▶ [PROBLEM REQUIREMENTS]: Transcribe the entries that follow, every word as written, and drop the pictures.

Saved data entries:

########################################

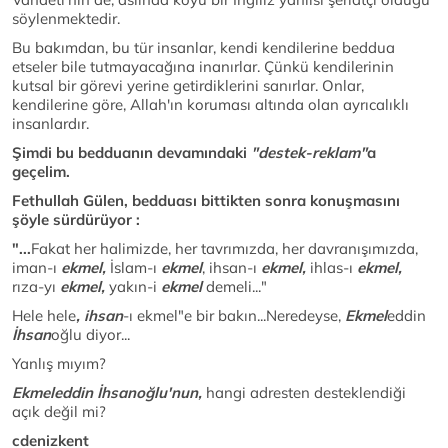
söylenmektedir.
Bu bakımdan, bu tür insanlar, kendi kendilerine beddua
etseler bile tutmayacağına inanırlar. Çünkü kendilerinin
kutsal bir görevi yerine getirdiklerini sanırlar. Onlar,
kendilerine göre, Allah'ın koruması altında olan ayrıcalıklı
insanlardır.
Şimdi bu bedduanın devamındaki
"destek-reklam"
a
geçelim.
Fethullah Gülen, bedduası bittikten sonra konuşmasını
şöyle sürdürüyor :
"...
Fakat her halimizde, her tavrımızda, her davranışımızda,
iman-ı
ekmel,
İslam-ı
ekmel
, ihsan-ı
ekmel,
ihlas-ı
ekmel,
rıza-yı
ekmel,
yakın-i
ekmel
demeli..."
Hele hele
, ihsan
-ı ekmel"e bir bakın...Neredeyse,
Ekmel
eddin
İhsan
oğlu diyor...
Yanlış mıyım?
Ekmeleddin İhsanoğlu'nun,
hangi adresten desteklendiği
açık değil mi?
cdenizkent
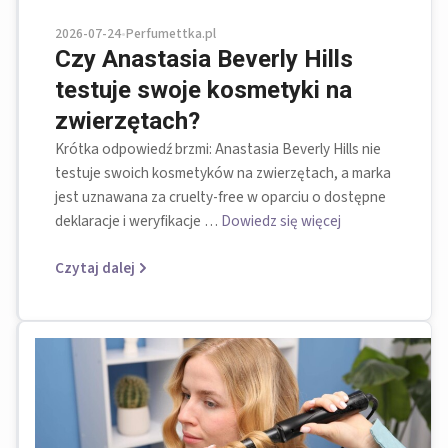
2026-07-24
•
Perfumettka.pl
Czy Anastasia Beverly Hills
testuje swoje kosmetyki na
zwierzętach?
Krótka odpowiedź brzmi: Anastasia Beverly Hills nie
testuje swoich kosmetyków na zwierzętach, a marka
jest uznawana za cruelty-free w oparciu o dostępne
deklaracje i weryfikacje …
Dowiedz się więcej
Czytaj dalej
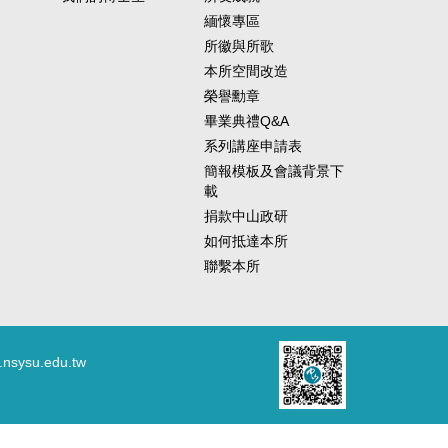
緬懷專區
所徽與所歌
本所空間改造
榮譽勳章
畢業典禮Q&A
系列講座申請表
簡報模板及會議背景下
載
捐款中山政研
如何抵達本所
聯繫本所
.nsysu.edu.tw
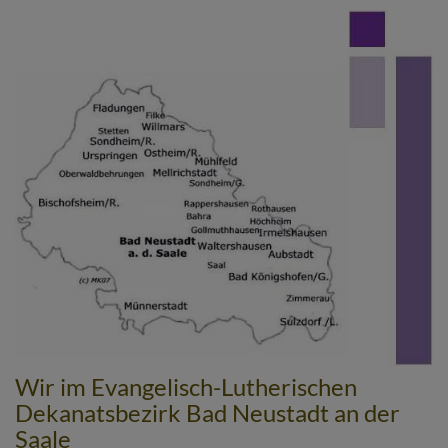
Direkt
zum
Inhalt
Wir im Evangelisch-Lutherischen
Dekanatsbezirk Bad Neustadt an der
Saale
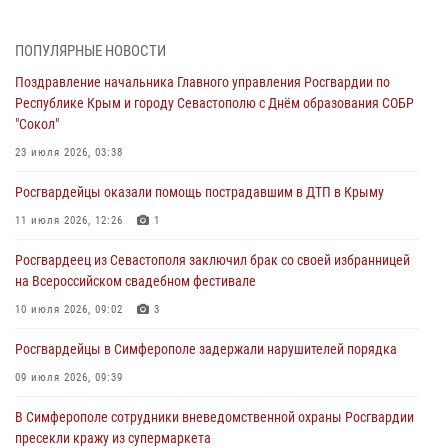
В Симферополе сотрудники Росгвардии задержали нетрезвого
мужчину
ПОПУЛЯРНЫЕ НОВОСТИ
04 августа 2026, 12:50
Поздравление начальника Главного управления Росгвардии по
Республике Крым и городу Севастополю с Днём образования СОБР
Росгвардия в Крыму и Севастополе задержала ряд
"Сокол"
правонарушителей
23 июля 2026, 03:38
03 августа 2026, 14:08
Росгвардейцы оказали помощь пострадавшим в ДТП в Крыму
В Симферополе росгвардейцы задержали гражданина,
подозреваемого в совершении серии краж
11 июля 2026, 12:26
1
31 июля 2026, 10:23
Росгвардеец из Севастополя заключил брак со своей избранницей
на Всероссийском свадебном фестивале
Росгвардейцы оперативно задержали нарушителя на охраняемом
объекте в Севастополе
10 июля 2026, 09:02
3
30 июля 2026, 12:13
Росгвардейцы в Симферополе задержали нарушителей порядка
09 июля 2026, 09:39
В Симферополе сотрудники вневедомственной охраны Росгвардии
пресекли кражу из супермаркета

########################################

▶ [RESULT OF THIS TASK]:
söylenmektedir.
Bu bakımdan, bu tür insanlar, kendi kendilerine beddua
etseler bile tutmayacağına inanırlar. Çünkü kendilerinin
kutsal bir görevi yerine getirdiklerini sanırlar. Onlar,
kendilerine göre, Allah'ın koruması altında olan ayrıcalıklı
insanlardır.
Şimdi bu bedduanın devamındaki
"destek-reklam"
a
geçelim.
Fethullah Gülen, bedduası bittikten sonra konuşmasını
şöyle sürdürüyor :
"...
Fakat her halimizde, her tavrımızda, her davranışımızda,
iman-ı
ekmel,
İslam-ı
ekmel
, ihsan-ı
ekmel,
ihlas-ı
ekmel,
rıza-yı
ekmel,
yakın-i
ekmel
demeli..."
Hele hele
, ihsan
-ı ekmel"e bir bakın...Neredeyse,
Ekmel
eddin
İhsan
oğlu diyor...
Yanlış mıyım?
Ekmeleddin İhsanoğlu'nun,
hangi adresten desteklendiği
açık değil mi?
cdenizkent
2026-07-24
•
Perfumettka.pl
Czy Anastasia Beverly Hills
testuje swoje kosmetyki na
zwierzętach?
Krótka odpowiedź brzmi: Anastasia Beverly Hills nie
testuje swoich kosmetyków na zwierzętach, a marka
jest uznawana za cruelty-free w oparciu o dostępne
deklaracje i weryfikacje …
Dowiedz się więcej
Czytaj dalej
緬懷專區
所徽與所歌
本所空間改造
榮譽勳章
畢業典禮Q&A
系列講座申請表
簡報模板及會議背景下
載
捐款中山政研
如何抵達本所
聯繫本所
.nsysu.edu.tw
Direkt
zum
Inhalt
Wir im Evangelisch-Lutherischen
Dekanatsbezirk Bad Neustadt an der
Saale
В Симферополе сотрудники Росгвардии задержали нетрезвого
мужчину
ПОПУЛЯРНЫЕ НОВОСТИ
04 августа 2026, 12:50
Поздравление начальника Главного управления Росгвардии по
Республике Крым и городу Севастополю с Днём образования СОБР
Росгвардия в Крыму и Севастополе задержала ряд
"Сокол"
правонарушителей
23 июля 2026, 03:38
03 августа 2026, 14:08
Росгвардейцы оказали помощь пострадавшим в ДТП в Крыму
В Симферополе росгвардейцы задержали гражданина,
подозреваемого в совершении серии краж
11 июля 2026, 12:26
1
31 июля 2026, 10:23
Росгвардеец из Севастополя заключил брак со своей избранницей
на Всероссийском свадебном фестивале
Росгвардейцы оперативно задержали нарушителя на охраняемом
объекте в Севастополе
10 июля 2026, 09:02
3
30 июля 2026, 12:13
Росгвардейцы в Симферополе задержали нарушителей порядка
09 июля 2026, 09:39
В Симферополе сотрудники вневедомственной охраны Росгвардии
пресекли кражу из супермаркета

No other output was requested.